• Prompt:
Only the lines from the one with "Given the image: Show" through the last belong in the output; print them exactly as given below.

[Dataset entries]
────────

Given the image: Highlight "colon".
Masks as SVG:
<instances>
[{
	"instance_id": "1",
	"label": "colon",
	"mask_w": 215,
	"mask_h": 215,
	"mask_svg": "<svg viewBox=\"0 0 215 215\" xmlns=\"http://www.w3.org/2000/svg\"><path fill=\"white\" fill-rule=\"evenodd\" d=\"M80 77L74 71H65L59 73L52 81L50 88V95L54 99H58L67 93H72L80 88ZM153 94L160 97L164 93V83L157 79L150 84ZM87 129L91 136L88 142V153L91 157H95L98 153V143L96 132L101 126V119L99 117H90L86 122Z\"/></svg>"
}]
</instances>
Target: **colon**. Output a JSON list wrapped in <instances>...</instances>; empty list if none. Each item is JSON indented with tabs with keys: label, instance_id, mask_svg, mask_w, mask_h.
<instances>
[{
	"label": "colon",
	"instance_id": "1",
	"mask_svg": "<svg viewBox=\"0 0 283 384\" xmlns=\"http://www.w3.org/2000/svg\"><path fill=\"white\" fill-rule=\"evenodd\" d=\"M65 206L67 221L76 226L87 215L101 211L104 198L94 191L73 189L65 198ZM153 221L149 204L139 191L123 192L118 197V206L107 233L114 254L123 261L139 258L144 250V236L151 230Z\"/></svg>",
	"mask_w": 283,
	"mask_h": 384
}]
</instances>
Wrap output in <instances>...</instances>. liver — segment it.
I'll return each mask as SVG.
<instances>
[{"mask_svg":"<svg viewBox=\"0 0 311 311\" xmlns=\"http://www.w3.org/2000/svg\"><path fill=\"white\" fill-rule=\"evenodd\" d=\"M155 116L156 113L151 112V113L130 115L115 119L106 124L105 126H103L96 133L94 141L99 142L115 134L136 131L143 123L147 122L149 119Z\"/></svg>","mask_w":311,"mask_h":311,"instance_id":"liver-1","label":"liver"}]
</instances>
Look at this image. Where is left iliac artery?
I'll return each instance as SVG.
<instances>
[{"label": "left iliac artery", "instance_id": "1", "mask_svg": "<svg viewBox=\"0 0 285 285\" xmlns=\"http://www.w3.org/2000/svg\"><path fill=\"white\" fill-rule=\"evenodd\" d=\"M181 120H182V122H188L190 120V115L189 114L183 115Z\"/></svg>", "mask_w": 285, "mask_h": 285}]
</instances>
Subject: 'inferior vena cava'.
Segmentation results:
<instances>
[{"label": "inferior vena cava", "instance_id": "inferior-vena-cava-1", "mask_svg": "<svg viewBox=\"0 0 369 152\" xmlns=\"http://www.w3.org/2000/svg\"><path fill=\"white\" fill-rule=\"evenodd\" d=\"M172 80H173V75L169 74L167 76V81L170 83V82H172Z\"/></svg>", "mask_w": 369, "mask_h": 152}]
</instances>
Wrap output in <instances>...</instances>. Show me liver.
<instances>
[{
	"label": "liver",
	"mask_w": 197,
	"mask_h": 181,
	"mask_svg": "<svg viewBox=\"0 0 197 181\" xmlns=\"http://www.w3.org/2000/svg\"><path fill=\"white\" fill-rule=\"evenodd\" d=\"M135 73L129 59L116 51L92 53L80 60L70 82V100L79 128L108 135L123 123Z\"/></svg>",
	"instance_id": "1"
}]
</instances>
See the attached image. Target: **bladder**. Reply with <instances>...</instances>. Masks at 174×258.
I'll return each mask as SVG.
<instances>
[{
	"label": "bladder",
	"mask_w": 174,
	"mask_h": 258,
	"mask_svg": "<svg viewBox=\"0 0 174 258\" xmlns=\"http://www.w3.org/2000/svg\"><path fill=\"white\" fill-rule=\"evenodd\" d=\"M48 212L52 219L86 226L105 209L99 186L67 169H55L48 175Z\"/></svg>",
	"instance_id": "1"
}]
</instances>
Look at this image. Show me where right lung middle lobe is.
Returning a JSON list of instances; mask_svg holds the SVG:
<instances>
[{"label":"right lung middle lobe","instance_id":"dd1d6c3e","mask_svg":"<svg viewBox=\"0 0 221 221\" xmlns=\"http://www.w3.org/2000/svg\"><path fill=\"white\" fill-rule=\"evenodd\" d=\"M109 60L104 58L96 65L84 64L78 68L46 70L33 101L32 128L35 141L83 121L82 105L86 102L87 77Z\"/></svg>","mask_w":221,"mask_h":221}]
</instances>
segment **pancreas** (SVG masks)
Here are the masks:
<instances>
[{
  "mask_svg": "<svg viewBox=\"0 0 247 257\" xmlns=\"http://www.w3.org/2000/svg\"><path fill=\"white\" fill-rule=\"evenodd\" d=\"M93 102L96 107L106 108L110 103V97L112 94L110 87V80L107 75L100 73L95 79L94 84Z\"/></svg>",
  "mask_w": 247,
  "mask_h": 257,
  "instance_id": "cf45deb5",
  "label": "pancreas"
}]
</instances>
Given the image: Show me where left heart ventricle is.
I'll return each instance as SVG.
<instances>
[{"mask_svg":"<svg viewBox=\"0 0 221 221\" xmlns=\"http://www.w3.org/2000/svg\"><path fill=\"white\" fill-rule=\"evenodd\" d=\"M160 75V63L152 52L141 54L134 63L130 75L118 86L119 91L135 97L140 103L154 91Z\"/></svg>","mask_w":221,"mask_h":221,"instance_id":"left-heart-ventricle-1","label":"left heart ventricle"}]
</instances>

────────

• Solution to this problem:
Given the image: Show me where left heart ventricle is.
I'll return each instance as SVG.
<instances>
[{"mask_svg":"<svg viewBox=\"0 0 221 221\" xmlns=\"http://www.w3.org/2000/svg\"><path fill=\"white\" fill-rule=\"evenodd\" d=\"M160 75V63L152 52L141 54L134 63L130 75L118 86L119 91L135 97L140 103L154 91Z\"/></svg>","mask_w":221,"mask_h":221,"instance_id":"left-heart-ventricle-1","label":"left heart ventricle"}]
</instances>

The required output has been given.